Tuesday, September 18, 2012

Unstructured vs Structured

There are many terms I dislike from the misuse of the term innovation to the whole computer utility vs cloud debate. Another example of this is the whole unstructured vs structured data argument.

The terms unstructured vs structured implies there is a difference in the data sets i.e. unstructured data is by its very nature unstructured and unlike structured data. The term implies this is a permanent state of affairs, a set of data which has no structure and therefore cannot be modeled.

However, our entire history of scientific endeavour can be broken down into discovery of data we didn't understand, creation of models to explain the data and finally data we now understand. In other words we constantly move from unstructured to structured via the creation of a model.

Hence I prefer the term un-modeled data vs modeled data. Inherently this implies there is not a difference in the data sets just simply in our ability to model. It implies that there will be a movement from one to another.

What is your view? Am I the only person who dislikes this framing of unstructured vs structured?

7 comments:

Anonymous said...

I dislike it too. I've also encountered your point, although I've phrased it differently; I see data that has "explicit structure" in terms of its particular representation (eg, where that structure is reflected by splitting into records and columns in a relational database), and data that has "implicit structure" (eg, it's XML with lots of rich structure, but to the software storing it, it's just a series of bytes). Implicit structure is just waiting for a conversion process, or simply the attaching of metadata, to make it explicit. There's nothing deeper than that.

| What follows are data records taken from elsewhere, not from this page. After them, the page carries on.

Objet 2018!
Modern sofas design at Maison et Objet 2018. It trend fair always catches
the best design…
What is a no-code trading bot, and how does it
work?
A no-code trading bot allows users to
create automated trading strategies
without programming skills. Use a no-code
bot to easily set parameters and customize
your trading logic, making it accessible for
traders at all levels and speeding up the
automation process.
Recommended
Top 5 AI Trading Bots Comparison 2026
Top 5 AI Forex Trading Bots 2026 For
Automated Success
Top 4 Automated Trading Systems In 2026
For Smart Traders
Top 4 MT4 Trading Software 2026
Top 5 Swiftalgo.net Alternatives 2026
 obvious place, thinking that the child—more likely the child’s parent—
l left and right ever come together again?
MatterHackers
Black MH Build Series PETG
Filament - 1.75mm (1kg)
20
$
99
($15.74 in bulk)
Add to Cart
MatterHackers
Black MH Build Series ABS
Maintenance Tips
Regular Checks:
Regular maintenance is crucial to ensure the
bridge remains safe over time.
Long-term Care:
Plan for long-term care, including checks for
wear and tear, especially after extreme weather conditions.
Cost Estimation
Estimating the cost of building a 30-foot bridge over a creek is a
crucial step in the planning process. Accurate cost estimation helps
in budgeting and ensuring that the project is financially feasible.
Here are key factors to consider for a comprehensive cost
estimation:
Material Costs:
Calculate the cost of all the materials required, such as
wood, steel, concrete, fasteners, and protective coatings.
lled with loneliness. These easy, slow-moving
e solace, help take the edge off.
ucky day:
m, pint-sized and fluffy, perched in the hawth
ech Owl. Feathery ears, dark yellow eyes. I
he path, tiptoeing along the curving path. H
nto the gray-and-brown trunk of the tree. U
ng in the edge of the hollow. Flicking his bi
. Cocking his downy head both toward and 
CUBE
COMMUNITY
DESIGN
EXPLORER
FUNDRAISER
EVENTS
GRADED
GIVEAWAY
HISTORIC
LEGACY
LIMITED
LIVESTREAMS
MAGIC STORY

But there's another situation where structure remains implicit - when the storage model in use can't handle the complexity of the structure. The relational model's rigidity has led to much interesting data being stored in "unstructured blobs" inside a SQL database. But, again, it's merely unstructured from the viewpoint of the SQL database; the higher-level application sucks that blob up and applies some structure to it to work with it...

Andrew Elmhorst said...

Hmmm... I'm trying to understand the scope of your statements. Unstructured data is very common and makes up 80% of the world of data and information around us by some estimates (see http://en.wikipedia.org/wiki/Unstructured_data for one discussion) Do you believe that all unstructured data as in all text, structured and semi-structured, will eventually be modelled?

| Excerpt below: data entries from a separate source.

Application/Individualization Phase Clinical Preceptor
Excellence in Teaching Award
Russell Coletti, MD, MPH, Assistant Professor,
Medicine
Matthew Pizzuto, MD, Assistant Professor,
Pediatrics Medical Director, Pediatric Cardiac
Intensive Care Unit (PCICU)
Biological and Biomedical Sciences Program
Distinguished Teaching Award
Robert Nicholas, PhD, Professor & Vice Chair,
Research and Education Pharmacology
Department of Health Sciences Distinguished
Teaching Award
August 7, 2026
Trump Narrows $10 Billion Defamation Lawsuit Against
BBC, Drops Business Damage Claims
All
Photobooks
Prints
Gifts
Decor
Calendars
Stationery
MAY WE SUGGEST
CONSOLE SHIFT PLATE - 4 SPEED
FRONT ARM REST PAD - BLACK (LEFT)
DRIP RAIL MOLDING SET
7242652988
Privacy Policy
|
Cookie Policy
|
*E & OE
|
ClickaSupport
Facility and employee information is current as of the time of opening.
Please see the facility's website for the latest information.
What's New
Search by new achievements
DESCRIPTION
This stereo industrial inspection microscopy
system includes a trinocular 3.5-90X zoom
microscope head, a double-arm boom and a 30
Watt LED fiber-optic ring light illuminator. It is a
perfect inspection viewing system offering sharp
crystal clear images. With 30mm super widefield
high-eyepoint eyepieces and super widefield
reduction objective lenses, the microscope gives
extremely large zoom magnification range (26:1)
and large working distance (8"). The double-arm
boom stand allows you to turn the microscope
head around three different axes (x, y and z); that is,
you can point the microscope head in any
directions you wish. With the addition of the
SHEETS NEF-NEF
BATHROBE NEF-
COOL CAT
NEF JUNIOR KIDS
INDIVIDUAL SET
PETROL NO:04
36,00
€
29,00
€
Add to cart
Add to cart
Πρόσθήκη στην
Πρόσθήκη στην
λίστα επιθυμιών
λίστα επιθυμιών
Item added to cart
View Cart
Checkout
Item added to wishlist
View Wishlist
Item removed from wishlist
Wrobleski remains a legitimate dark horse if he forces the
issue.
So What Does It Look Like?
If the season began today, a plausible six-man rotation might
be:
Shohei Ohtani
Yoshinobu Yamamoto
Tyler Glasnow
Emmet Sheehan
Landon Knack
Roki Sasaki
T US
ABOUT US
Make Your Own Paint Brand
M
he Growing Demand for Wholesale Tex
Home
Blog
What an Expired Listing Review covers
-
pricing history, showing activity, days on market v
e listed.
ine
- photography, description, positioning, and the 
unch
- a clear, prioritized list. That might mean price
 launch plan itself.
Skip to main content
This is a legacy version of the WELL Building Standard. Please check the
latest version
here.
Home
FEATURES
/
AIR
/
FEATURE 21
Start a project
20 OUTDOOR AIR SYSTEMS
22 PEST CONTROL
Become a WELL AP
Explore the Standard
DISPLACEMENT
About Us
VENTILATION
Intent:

Or is the scope of your post specifically limited to usages of NoSQL databases? In both cases, I probably have opinions, but I'm trying to determine how wide a net you cast...

Simon Wardley said...

Hi Andrew Elmhorst,

The post was a bit rambling so I've shrunk it down to the actual point.

Anonymous said...

I tend to think of this as data that's already modelled, data that could be modelled, and data that you could spend your whole life trying to model without ever achieving very much.

We probably agree on the central point, which is that modelling comes along and tidies up data sets that really matter to people. It would be interesting to come up with a function for modelling latency versus data value 9or the value that can be extracted more effectively once the data is bashed into shape).

The Watcher! said...

Thankyou I created this Blog post (http://e-trust.blogspot.co.uk/2012/09/data-entropy-my-new-battleground.html) as a direct result of your post Simon
I enjoyed the journey and find myself even more motivated to fight data entropy, and add or maintain the; order, structure/form and meaning of my personal data. 

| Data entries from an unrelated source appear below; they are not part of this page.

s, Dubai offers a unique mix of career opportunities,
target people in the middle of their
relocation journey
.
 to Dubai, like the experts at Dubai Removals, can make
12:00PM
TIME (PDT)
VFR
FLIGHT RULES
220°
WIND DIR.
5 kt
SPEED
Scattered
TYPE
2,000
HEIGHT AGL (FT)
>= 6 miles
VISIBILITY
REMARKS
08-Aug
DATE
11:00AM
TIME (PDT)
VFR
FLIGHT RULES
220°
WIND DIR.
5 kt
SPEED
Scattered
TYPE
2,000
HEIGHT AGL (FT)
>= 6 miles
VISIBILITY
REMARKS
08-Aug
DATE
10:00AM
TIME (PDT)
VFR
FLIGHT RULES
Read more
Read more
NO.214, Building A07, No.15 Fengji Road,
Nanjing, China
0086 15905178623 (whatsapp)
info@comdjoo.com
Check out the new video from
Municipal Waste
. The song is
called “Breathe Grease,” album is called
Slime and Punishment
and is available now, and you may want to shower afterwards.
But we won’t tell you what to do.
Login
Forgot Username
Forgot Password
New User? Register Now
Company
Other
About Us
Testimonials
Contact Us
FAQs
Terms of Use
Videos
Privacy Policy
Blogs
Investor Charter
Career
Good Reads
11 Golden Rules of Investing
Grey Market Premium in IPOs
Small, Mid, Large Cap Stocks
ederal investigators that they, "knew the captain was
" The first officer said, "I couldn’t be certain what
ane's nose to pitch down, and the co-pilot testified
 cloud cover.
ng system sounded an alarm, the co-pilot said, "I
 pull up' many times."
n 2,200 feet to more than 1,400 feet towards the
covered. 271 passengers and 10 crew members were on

Frankly, today it is largely unstructured! ;-)

The Watcher! said...

My final thought is that the existence of a model doesn't necessarily result in the related data being organised. In the physical world my model for my home office is close to perfect, and keep nearly attaining it, but the majority if time reality differs Greatly, there goes that darned Entropy again!

Mark Wilson said...

This is a very interesting discussion, and I tend to agree with Simon's point that structure is less significant than whether or not it's been modelled. His latest tweet on the topic nails it for me though: http://twitter.com/swardley/statuses/254182225552240640

At some point data arrives. It may lack structure. It might be put into a NoSQL database and some analysis might be performed. Once we have derived some meaning from it we hacve to decide what to do with it. Keep in NoSQL? Discard? Move to a data warehouse?

What we really need to avoid is unnecssary duplication of data - and that's where a Linked Data database has potential. Ultimately it doens't matter which database it's in (structured, unstructured, semi-structured) but that we can access the data and make use of it - and that's where the modelling comes in.